The nest is a simple scrape in the ground, lined with grasses and is built by the hen with some assistance for the cock. The eggs measuring 25 x 19mm are variable in colour form the palest of browns to dark olive and peppered with fine black spots. Clutch size varies from 4-13, but occasionally a hen will be found incubating upwards of 20 eggs. It is usually a combined clutch from a number of hens and due to the difficulties of turning and covering a clutch of that size, hatchability is often poor. It may be better to remove some of the eggs and artificially incubate them or foster them.
They usually breed year round; incubation times are from 18–23 days before chicks hatch. The hen bird will care for the chicks until around 4 weeks of age where they should be separated from parent birds into a separate aviary. It is recommended that you have at least 20² cm per bird.
Chicks are often referred to as "Bumblebees" because of their size, & fuzziness. Raising chicks by hand requires patience. They are easily drowned, so a water container as small as possible needs to be offered: You will need to remember that it will dry out very quickly. A beer cap (or several) is a good water receptacle for the first week or two. Chick starter crumbs (medicated) will need to be ground down to an almost dust consistency using a mortar and pestle. A rough substrate or medium has to be used to prevent spraddle leg (also known as Splayed Leg). Paper towels are usually too smooth, a tea towel or some type of chip is best employed in the brooder. A heat source in the form of a low watt, older type household light bulb is great, but they do burn out frequently. To avoid this, your brooder should have two bulbs going at any one time. The bulb should be able to be raised or lowered depending on ambient temperature: The chicks need to be kept warm but not cook.
Hybrids and Mutations
Silvers & cinnamon are the most common colour varieties. Pied, albino, charcoals, Dilutes are becoming more common. Mutations can be combined.

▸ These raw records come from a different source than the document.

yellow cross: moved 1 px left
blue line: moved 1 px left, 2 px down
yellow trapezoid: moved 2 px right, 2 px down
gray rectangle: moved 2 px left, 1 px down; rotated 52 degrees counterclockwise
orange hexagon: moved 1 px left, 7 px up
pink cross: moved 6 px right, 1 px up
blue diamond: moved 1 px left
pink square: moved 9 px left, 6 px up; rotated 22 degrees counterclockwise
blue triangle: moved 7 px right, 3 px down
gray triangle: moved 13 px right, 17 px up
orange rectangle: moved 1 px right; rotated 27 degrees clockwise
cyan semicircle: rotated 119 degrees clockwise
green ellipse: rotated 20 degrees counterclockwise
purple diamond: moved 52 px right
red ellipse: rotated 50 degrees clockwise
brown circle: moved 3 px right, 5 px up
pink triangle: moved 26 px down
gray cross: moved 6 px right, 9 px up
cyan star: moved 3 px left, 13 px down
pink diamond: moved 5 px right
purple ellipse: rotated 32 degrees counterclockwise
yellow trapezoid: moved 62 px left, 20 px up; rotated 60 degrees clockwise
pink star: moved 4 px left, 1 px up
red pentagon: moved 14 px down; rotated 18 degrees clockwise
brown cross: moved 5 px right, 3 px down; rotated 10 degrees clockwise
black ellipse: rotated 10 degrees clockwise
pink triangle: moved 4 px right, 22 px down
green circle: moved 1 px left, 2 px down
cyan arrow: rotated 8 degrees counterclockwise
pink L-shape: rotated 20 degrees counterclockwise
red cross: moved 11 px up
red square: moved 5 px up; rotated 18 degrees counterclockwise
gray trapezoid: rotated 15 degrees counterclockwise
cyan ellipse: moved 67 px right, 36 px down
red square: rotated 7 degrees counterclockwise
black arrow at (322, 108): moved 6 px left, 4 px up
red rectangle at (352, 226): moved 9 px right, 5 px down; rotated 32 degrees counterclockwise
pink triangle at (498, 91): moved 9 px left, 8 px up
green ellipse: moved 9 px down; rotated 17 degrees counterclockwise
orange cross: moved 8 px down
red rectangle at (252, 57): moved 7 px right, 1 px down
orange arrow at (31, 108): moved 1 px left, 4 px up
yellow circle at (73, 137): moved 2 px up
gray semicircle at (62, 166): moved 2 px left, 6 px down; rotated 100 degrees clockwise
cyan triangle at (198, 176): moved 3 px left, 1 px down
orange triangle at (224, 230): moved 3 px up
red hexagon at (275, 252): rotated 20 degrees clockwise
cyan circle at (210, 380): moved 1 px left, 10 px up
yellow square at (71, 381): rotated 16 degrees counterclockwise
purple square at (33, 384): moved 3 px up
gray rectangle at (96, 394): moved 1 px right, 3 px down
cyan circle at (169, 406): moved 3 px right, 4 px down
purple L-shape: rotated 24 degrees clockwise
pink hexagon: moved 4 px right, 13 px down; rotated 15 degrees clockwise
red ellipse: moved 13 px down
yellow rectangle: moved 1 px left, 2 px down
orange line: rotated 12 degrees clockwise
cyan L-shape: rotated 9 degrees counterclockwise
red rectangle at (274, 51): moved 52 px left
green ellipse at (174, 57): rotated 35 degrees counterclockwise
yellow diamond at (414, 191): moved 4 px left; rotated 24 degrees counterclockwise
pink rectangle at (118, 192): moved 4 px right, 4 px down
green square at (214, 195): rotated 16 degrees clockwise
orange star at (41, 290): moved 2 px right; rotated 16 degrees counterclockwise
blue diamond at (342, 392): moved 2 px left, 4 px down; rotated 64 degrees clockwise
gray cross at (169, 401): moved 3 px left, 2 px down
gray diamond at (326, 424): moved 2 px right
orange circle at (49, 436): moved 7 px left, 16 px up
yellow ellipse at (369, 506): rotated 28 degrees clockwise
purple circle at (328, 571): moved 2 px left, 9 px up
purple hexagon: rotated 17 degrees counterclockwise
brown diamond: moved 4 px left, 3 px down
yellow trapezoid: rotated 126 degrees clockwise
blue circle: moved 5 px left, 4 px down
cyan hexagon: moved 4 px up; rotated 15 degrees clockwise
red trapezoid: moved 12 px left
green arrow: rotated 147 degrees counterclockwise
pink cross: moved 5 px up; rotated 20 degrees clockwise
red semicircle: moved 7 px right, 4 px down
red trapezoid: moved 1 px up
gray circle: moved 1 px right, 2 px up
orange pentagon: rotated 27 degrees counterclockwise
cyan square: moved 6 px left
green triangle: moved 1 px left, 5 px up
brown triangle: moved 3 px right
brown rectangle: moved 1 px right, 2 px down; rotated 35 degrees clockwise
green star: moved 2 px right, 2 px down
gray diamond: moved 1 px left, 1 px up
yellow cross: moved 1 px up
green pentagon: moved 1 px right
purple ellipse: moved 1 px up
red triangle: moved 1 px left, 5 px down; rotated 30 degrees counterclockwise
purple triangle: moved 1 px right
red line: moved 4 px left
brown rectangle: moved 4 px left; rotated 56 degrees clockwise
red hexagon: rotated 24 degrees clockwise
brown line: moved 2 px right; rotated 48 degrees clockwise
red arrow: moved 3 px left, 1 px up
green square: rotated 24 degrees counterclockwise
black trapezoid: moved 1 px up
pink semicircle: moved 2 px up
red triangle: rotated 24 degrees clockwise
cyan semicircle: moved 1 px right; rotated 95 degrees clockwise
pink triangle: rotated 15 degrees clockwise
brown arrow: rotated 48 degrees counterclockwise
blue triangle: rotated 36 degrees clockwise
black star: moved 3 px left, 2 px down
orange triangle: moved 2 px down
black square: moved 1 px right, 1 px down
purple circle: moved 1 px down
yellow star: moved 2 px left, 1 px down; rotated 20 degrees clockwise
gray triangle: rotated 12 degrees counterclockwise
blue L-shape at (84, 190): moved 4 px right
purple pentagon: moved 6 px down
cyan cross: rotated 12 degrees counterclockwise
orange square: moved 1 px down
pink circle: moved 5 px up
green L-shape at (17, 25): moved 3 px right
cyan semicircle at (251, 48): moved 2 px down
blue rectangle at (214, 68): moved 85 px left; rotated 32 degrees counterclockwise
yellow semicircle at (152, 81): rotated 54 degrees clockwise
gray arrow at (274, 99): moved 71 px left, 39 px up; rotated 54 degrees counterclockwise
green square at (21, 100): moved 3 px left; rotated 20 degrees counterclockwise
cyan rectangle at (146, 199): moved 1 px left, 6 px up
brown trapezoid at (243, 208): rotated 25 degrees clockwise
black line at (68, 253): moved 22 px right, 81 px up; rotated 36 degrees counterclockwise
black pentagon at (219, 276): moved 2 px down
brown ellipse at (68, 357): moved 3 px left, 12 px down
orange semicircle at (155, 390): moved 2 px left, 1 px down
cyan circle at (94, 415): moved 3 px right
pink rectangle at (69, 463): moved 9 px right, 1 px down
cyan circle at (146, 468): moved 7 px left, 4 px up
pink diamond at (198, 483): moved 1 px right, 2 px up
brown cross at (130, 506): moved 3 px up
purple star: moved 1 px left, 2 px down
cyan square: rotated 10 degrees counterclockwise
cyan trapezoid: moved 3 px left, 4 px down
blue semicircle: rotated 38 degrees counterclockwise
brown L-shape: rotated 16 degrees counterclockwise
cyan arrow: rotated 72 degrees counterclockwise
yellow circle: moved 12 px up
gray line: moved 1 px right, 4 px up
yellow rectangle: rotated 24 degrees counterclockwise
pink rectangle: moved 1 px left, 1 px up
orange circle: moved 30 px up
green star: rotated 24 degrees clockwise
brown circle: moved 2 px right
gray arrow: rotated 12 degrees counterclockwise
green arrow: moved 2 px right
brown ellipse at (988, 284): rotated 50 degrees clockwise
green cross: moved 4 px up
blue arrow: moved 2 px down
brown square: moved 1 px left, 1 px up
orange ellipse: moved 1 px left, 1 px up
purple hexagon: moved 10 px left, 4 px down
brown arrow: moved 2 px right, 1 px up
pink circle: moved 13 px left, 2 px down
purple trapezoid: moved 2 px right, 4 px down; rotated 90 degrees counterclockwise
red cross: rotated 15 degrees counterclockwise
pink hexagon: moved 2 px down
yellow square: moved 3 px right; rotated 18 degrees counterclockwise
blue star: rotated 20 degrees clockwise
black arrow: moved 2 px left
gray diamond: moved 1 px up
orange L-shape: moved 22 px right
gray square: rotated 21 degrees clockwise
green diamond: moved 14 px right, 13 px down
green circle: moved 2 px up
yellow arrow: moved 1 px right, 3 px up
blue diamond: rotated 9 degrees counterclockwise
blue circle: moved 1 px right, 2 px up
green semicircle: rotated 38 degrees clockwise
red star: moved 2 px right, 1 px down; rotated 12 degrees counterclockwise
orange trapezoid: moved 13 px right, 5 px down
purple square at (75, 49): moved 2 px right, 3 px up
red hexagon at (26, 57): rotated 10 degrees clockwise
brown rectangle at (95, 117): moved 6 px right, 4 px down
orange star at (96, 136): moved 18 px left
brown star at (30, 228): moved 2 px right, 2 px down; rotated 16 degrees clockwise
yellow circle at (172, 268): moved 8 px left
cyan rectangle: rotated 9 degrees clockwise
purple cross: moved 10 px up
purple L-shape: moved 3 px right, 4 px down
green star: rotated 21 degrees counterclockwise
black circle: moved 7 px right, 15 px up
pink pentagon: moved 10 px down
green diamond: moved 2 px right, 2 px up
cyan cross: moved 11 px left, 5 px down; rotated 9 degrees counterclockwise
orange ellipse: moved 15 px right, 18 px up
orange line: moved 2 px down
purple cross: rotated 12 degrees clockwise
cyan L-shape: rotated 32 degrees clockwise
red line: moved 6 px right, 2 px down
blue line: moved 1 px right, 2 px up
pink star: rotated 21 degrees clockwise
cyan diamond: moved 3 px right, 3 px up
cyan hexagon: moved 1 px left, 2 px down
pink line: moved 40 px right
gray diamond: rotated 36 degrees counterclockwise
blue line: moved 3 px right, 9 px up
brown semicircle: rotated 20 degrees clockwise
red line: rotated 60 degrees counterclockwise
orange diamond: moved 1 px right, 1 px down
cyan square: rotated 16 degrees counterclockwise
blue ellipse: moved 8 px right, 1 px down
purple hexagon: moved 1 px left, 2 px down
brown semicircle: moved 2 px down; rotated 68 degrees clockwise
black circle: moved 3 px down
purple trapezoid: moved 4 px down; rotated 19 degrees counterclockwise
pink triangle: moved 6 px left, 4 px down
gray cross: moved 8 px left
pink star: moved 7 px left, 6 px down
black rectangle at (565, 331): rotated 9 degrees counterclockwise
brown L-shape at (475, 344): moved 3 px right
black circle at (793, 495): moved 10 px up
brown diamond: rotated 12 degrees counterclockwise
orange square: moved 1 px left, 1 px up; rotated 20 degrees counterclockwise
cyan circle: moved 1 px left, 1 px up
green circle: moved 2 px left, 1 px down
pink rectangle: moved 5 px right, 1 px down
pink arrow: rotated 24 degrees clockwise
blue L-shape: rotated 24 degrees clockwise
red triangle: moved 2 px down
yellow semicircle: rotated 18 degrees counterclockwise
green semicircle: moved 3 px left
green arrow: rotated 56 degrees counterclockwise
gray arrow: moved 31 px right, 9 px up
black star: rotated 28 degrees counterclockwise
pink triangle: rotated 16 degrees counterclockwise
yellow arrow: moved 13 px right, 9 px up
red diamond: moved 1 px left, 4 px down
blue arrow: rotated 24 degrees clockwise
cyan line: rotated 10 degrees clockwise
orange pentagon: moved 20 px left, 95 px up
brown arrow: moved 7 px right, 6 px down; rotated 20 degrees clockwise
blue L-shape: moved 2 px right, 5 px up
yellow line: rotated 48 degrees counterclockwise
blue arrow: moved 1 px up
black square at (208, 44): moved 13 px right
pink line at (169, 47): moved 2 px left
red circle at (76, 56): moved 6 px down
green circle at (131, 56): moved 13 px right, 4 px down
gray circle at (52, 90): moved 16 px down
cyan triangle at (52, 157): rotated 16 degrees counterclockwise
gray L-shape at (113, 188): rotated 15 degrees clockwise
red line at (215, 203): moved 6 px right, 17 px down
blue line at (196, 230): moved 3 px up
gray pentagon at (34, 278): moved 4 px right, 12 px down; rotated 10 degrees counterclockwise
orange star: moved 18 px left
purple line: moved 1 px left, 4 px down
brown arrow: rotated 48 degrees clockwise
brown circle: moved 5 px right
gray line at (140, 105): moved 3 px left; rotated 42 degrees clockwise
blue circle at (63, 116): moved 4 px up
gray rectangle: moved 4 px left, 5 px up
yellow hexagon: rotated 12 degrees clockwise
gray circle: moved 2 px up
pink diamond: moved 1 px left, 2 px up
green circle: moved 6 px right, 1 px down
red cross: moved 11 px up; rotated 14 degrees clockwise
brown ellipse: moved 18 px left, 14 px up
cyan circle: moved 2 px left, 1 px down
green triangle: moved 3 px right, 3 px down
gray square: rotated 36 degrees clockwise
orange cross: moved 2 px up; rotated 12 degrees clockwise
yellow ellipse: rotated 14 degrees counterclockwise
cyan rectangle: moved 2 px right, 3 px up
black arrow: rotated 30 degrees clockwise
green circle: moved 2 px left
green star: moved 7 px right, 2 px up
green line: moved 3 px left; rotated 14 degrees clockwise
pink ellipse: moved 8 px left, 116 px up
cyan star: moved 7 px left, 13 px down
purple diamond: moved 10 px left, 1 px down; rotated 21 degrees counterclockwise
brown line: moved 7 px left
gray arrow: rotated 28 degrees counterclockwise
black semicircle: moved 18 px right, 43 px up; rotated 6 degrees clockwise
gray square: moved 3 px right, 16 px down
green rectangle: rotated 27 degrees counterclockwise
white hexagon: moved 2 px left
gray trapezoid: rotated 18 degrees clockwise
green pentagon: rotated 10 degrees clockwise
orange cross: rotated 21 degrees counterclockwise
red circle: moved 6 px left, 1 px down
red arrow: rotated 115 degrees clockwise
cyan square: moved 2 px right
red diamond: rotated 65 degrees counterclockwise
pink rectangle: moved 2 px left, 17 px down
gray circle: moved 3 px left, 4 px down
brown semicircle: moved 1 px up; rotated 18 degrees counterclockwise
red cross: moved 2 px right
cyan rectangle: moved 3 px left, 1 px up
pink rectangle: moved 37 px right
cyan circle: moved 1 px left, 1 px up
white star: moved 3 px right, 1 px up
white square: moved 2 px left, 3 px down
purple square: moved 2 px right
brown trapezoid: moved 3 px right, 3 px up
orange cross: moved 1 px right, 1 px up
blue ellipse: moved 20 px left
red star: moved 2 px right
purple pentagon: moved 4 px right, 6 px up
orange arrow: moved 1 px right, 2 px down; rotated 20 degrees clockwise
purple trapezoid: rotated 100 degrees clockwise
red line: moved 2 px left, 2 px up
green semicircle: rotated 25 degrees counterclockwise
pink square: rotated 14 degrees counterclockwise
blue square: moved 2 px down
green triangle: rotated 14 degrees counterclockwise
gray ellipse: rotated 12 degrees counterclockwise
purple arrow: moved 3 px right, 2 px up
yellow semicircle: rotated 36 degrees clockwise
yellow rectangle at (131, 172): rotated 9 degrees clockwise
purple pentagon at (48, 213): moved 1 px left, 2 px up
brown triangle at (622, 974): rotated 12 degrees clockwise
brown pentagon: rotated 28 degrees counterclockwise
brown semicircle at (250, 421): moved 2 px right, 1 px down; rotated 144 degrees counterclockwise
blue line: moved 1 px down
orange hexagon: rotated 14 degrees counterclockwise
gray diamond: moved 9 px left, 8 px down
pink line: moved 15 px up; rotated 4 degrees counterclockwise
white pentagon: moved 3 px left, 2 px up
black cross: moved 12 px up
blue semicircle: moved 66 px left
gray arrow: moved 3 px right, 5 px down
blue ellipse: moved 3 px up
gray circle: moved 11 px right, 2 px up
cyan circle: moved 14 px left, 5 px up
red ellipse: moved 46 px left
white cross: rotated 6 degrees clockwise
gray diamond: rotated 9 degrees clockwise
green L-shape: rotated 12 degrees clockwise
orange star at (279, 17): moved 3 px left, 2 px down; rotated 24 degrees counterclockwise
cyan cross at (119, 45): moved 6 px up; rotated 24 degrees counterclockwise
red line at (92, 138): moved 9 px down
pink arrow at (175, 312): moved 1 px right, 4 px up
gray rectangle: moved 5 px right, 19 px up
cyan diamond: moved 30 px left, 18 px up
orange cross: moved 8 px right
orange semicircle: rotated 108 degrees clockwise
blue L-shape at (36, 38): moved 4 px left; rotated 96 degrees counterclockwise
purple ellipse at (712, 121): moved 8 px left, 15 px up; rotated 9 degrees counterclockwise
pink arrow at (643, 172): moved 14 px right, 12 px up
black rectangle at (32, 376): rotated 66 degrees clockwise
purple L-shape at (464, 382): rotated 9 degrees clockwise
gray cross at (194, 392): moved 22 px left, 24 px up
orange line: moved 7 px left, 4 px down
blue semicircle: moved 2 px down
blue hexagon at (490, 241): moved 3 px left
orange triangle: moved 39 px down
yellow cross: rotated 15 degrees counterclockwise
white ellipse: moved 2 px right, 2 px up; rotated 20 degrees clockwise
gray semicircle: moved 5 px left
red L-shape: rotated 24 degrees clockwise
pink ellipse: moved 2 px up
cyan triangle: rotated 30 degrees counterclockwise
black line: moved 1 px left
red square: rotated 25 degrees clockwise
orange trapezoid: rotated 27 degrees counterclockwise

Occasional cock-feathered hens appear: This is not a mutation as such, but one of a few conditions which has affected normal hormonal balances. It is most often seen when a hen has an ovarian cyst, or growth. They usually stop laying eggs, but can live for a number of years happily just looking like a male. In one case silver hen was kept for many years by herself, moulted into cock plumage, & laid only extremely pale green shelled eggs for a few seasons before passing old age.